Ms Del Medico employs 10 photographers who work across greater Melbourne. Some were eligible for JobKeeper last year, but some were not due to their length of employment.
“This time I’ve encouraged them to apply for their disaster payments … which has been great for them. The government grants have definitely been a help but we still have rent to cover. The landlord’s being really generous … but at the same time, they’re struggling to manage it all for so long.”
As the end of the year approaches, Ms Del Medico and her team are hoping for a best-case-scenario finish to 2021, much as they had in 2020: when lockdown restrictions eased last November, she and her team crammed a year’s work into a few frantic weeks. Pandemic or not, parents still wanted those essential memories, and her work year ended on Christmas Eve.

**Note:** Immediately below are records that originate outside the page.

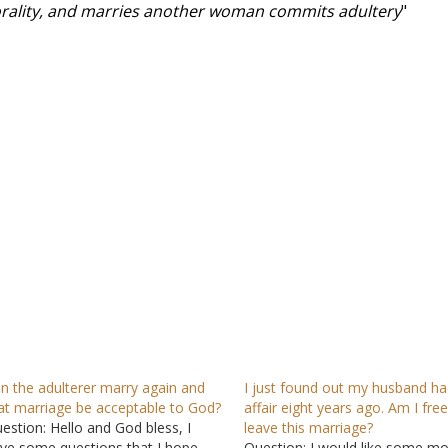
morality, and marries another woman commits adultery
"
n the adulterer marry again and
I just found out my husband ha
at marriage be acceptable to God?
affair eight years ago. Am I free
estion: Hello and God bless, I
leave this marriage?
ve some questions that I hope
Question: I would like some m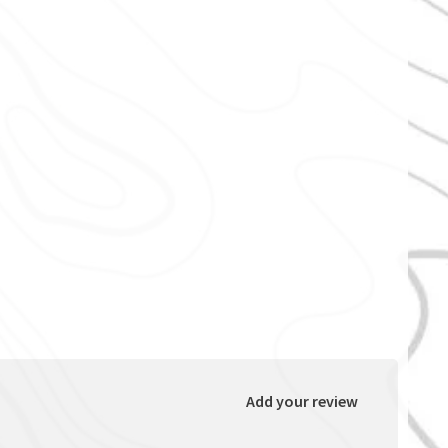
Add your review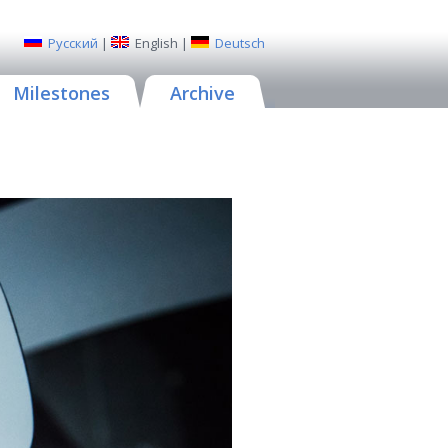
Русский
|
English
|
Deutsch
Milestones
Archive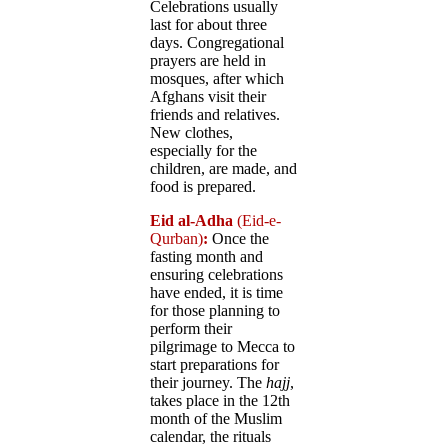
Celebrations usually
last for about three
days. Congregational
prayers are held in
mosques, after which
Afghans visit their
friends and relatives.
New clothes,
especially for the
children, are made, and
food is prepared.
Eid al-Adha
(Eid-e-
Qurban)
:
Once the
fasting month and
ensuring celebrations
have ended, it is time
for those planning to
perform their
pilgrimage to Mecca to
start preparations for
their journey. The
hajj
,
takes place in the 12th
month of the Muslim
calendar, the rituals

“We could only work outdoors, which was fine. And we were restricted for time limits of how long we could be there, we could only be at a particular centre for two hours a day, whereas normally we’d be there four or five hours. We just had to adapt the way we worked to make it all work.”
It’s the mantra of the times – just make it work – and that applies to careers as much as parenting. As a mother, Ms Del Medico is confident her children will take some positive memories from the two years of upheaval.
“If anything, this time will probably give them better memories of being with their mum and dad. We’re certainly never gonna forget it.”